M. Samakh saisit le CDJM pour non-respect de l’exactitude et la véracité des faits. Selon lui, dans l’article du 16 novembre 2022, « les produits Fazup sont présentés comme une arnaque prouvée/évidente » et « pour renforcer cette idée, le patch Fazup est comparé à d’autres produits douteux ayant des allégations non fondées, des interdictions de vente ou dont la publicité est réglementée. Placer Fazup dans le même lot que ces produits vise uniquement à discréditer la société Fazup et ses produits ». Il considère que « le rapport de l’Anses [Agence nationale de sécurité sanitaire de l’alimentation, de l’environnement et du travail, ndlr] de 2013 cité dans l’article est très ancien et n’a pas évalué les produits Fazup » et s’indigne du fait que « la mention au rapport de l’Anses dans l’article [soit] faite sous la forme d’un lien web qui renvoie vers un autre article de BFM TV sur Fazup et non vers le rapport de l’Anses, trompant le lecteur intéressé à lire ce rapport ».

M. Samakh conteste aussi qu’il y ait, comme écrit dans l’article en cause, « absence totale de preuve d’une quelconque efficacité de leur produit ». Il déplore enfin que « le journaliste ne mentionne pas la grande satisfaction des utilisateurs de Fazup, depuis près de dix ans, quant aux améliorations ressenties sur divers désagréments et le bon fonctionnement général du produit ».

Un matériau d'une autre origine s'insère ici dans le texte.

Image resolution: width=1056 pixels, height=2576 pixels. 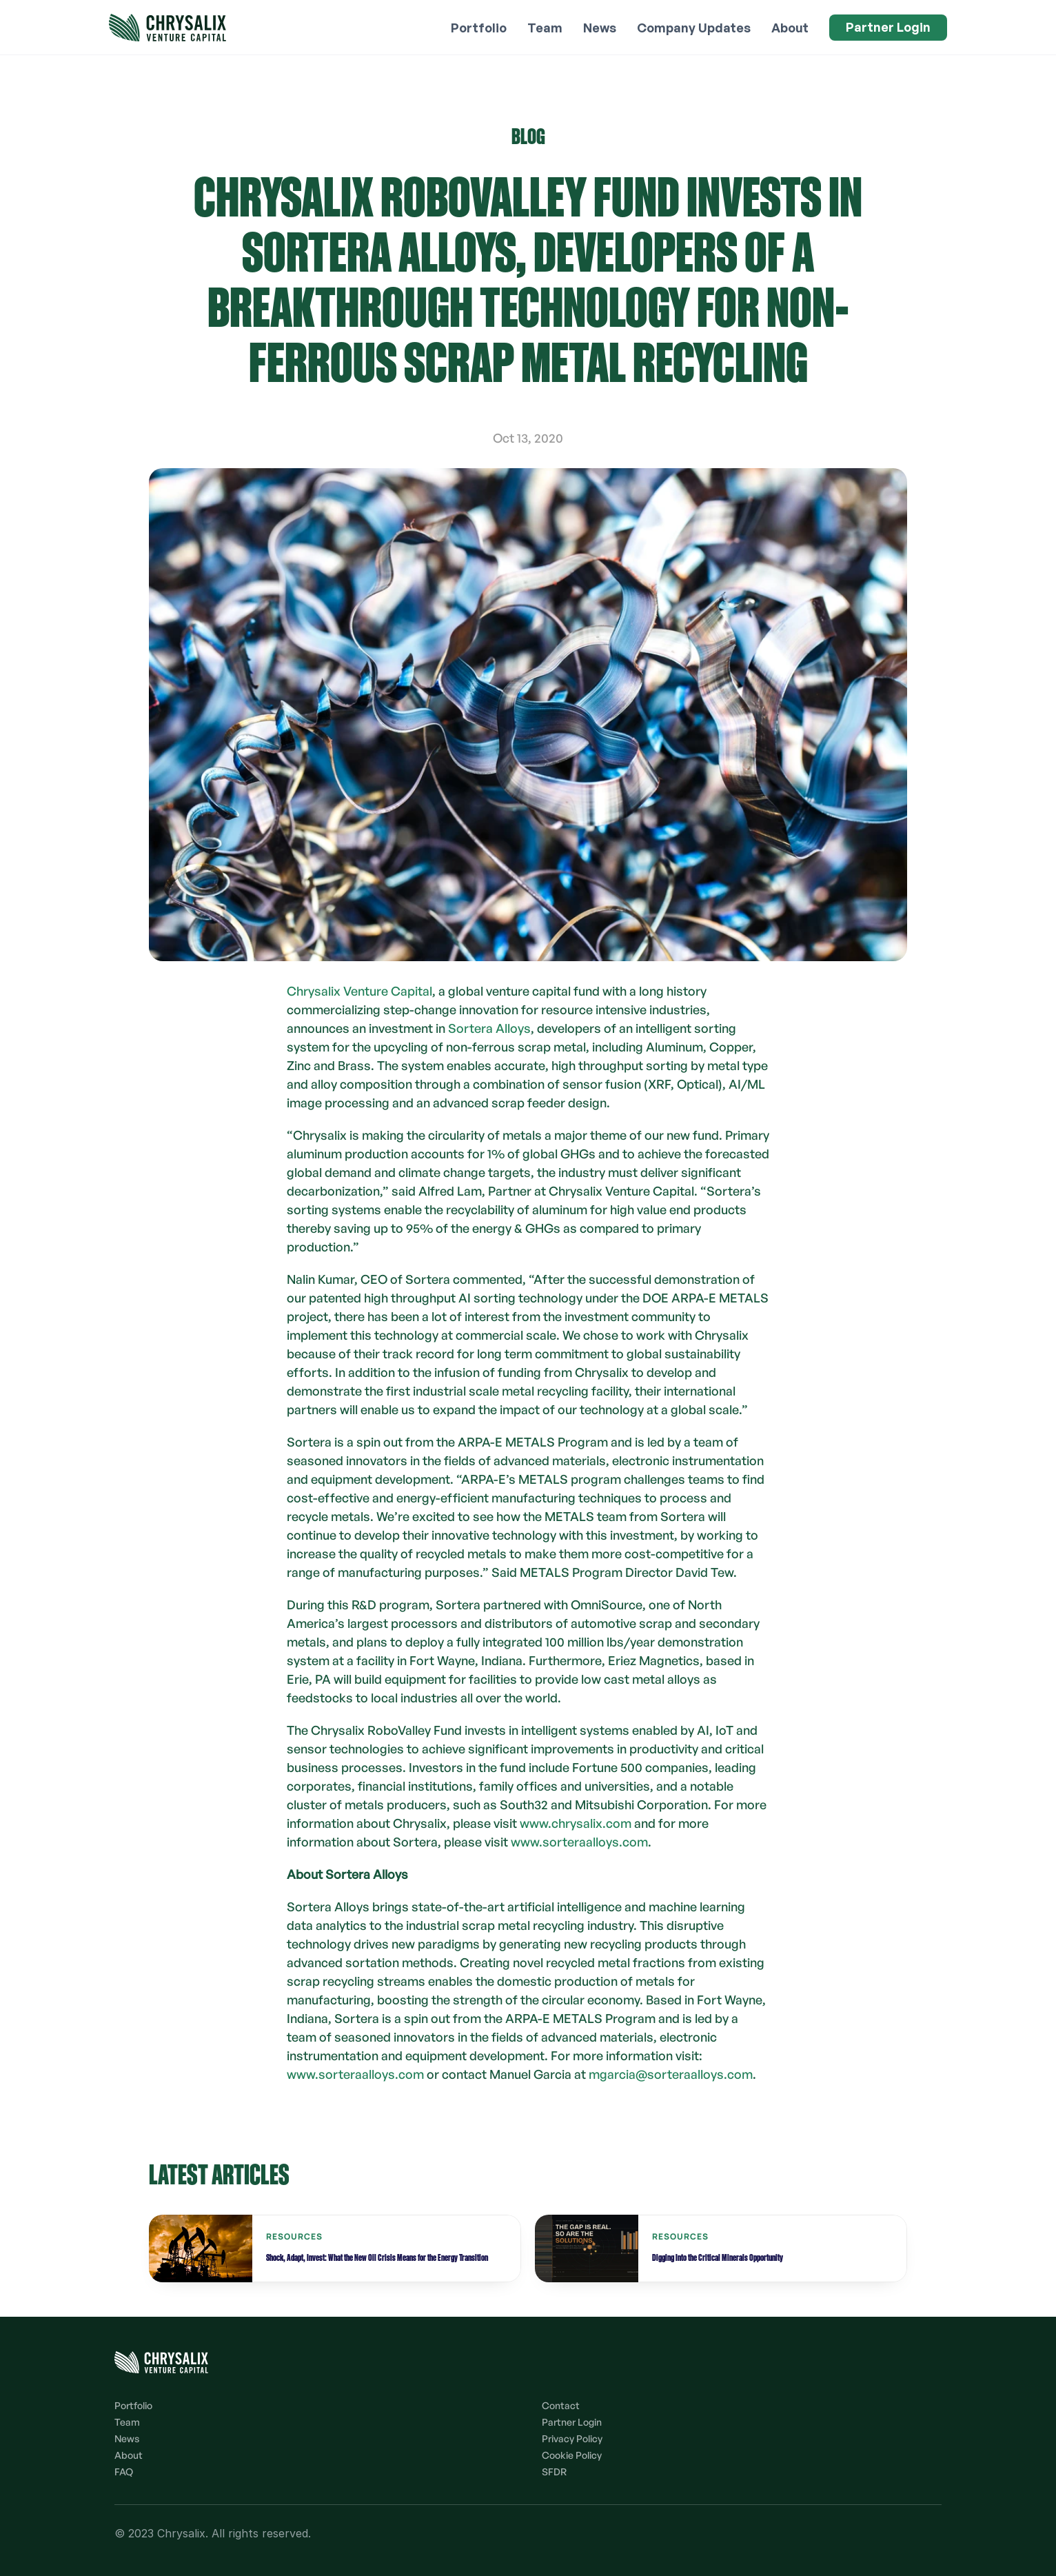 I want to click on mgarcia@sorteraalloys.com, so click(x=671, y=2074).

Règles déontologiques concernées

Les textes déontologiques auxquels le CDJM se réfère précisent les obligations du journaliste :

  • Il « tient l’esprit critique, la véracité, l’exactitude, l’intégrité, l’équité, l’impartialité, pour les piliers de l’action journalistique ; tient l’accusation sans preuve, l’intention de nuire, l’altération des documents, la déformation des faits, le détournement d’images, le mensonge, la manipulation, la censure et l’autocensure, la non-vérification des faits, pour les plus graves dérives professionnelles », selon la Charte d’éthique professionnelle des journalistes (SNJ, 1918/1938/2011).
  • Il doit « respecter la vérité, quelles qu’en puissent être les conséquences pour lui-même, et ce, en raison du droit que le public a de connaître », selon la Déclaration des droits et devoirs des journalistes (Munich, 1971, devoir no 1).
  • Il doit « respecter les faits et le droit que le public a de les connaître », selon la Charte d’éthique mondiale des journalistes (FIJ, 2019, article 1).
  • Il doit « publier seulement les informations dont l’origine est connue ou les accompagner, si c’est nécessaire, des réserves qui s’imposent », selon la Déclaration des droits et devoirs des journalistes (Munich, 1971, devoir no 3).
  • Il « ne rapportera que des faits dont il/elle connaît l’origine, ne supprimera pas d’informations essentielles et ne falsifiera pas de documents. Il/elle sera prudent dans l’utilisation des propos et documents publiés sur les médias sociaux », selon la Charte d’éthique mondiale des journalistes (FIJ, 2019, article 3).

Réponse du média mis en cause

Le 23 novembre 2022, le CDJM a adressé à M. Thierry Arnaud, directeur de la rédaction de BFM Business, avec copie à M. Thomas Leroy, journaliste, un courrier les informant de cette saisine et les invitant à faire connaître leurs observations dans un délai de quinze jours, comme le prévoit le règlement du CDJM.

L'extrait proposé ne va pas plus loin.